If they take a look at the preseason rankings, they might come away a little confused. As always, the Gamecocks are expected to be one of the better teams in the country. No real surprise there given their 15 consecutive NCAA tournament appearances and 40-win seasons.
In the five polls released to this point, USC has garnered a Top 25 ranking in all of them – not bad considering more than 300 schools field NCAA Division I baseball teams.
The question really comes down to this each season: Are the Gamecocks just NCAA regional-good? Are they Super Regional-good? Or are they College World Series-good?
The national championships won in 2010 and 2011 have some believing they should be CWS-good every single season. Reality says something different. It just isn’t that easy to do – even for a perennial power with 11 trips to Omaha in program history.

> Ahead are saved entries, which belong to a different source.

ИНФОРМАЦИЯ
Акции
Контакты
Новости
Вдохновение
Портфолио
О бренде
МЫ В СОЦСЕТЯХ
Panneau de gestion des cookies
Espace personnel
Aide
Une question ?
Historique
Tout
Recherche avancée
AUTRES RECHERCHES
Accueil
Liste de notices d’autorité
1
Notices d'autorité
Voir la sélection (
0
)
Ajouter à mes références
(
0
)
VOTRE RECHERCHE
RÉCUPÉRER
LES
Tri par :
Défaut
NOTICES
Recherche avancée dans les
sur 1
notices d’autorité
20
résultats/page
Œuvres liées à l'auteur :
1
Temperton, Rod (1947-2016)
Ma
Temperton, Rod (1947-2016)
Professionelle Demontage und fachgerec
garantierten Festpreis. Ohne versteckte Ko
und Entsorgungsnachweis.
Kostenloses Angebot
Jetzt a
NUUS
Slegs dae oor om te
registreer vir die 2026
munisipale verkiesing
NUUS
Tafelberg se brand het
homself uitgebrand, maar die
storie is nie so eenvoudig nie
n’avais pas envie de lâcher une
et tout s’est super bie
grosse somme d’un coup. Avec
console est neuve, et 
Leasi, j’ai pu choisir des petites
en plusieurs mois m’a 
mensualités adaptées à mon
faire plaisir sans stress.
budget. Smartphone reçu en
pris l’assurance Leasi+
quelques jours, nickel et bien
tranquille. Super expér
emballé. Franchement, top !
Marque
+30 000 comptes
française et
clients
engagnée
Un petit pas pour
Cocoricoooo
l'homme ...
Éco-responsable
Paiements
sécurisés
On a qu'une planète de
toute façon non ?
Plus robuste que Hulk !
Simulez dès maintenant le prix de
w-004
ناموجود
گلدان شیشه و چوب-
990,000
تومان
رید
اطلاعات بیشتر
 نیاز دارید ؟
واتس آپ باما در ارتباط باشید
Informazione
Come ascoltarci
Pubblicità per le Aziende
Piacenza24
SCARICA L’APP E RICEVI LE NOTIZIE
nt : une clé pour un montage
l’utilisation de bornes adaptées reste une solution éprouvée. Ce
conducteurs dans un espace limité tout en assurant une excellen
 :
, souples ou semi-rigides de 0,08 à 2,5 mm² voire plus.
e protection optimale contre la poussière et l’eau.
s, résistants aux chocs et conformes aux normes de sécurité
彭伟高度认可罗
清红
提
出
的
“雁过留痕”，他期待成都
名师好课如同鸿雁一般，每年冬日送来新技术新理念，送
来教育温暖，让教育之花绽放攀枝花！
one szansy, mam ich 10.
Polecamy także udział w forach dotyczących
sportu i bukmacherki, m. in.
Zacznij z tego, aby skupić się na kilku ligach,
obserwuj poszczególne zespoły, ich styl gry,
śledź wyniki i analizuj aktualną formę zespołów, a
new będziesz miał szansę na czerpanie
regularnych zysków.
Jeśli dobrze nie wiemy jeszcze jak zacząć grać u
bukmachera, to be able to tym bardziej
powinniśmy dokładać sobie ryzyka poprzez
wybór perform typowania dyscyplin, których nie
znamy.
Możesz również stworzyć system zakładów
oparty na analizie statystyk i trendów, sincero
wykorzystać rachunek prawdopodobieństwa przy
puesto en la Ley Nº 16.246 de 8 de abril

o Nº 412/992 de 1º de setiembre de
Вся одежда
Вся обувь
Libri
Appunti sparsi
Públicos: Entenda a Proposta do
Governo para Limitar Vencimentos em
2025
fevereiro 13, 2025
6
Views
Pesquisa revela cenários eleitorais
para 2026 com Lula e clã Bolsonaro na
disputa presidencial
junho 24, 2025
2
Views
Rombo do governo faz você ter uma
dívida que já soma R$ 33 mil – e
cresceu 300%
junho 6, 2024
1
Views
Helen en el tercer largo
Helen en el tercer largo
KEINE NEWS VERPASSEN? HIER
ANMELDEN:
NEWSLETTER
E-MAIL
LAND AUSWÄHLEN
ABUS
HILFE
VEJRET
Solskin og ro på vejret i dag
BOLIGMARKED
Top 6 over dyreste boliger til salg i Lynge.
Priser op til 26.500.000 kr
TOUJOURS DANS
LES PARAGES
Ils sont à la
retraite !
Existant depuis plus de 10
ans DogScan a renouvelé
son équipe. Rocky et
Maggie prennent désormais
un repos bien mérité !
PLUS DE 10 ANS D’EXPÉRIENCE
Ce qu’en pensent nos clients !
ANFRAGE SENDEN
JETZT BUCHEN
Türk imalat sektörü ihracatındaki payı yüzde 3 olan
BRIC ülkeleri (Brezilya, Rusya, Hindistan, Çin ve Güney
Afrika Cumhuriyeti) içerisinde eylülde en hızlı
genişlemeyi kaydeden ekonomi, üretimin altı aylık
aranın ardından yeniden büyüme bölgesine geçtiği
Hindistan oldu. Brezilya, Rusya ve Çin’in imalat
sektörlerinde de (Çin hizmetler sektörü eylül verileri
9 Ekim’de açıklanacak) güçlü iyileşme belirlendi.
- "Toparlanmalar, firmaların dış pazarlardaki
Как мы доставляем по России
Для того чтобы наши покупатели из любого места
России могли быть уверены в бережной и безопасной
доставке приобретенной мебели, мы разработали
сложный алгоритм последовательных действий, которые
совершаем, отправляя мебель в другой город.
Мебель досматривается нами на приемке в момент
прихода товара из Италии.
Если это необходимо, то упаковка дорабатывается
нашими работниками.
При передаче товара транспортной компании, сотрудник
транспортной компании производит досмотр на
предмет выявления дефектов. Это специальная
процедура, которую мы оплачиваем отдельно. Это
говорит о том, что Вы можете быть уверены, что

The various preseason rankings reflect some of that uncertainty. From highest to lowest, the Gamecocks are ranked No. 5 by D1Baseball.com, No. 10 by the USA Today coaches poll, No. 13 by Baseball America, No. 14 by Perfect Game and No. 21 by Collegiate Baseball. The National Collegiate Baseball Writers Association poll has not come out yet.
(The State primarily uses the Baseball America ranking because of that publication’s 35 years of in-depth coverage of the sport from the high school ranks to the major leagues.)
There’s at least one guy who takes issue with D1Baseball.com's optimism. That would be USC coach Chad Holbrook, whose team didn't survive a home regional last season and then lost catcher Grayson Greiner, top starter Jordan Montgomery, third baseman Joey Pankake, closer Joel Seddon, and center fielder Tanner English in the first 11 rounds of the MLB draft.
“I think that’s a bit of a stretch,” Holbrook said last week. “We’re not the fifth-best team in the country come January. I can assure you, as we sit here right now, that’s not where we are.”
Of course, Holbrook hopes that’s where his team can be at the end of May, when the NCAA tournament gets going. It’s always better for a team to be playing its best baseball heading in the most important part of the season, and Holbrook understands he’ll need the early part of this season to figure out which players will step up to fill the holes left by the departed standouts.
The rankings also show there’s probably not a whole lot of difference between many of the teams that reside in any Top 25. How much of a difference is there really between No. 5 and No. 10 and No. 20 before the first game has been played?
People like rankings because they provide weekly snapshots of how a team’s season is shaping up, and they serve as conversation pieces about which teams look to be the best as conference races and postseason positioning heat up. But the truth is they don’t matter a whole lot in the big scheme of things, and fans who get too worked up over where their team is ranked should relax.
By the end of the season, all that really matters is a team’s RPI, the quality of its wins (and losses) and the strength of its schedule. That’s where the NCAA tournament selection committee puts its focus, and the postseason tournament is the only true way to sort out which team is the best.
So it’s really tough to tell if the Gamecocks will ultimately end up somewhere between No. 5 and No. 21 – or even above or below that – until 56 games are played. I’m ready to start watching and find out.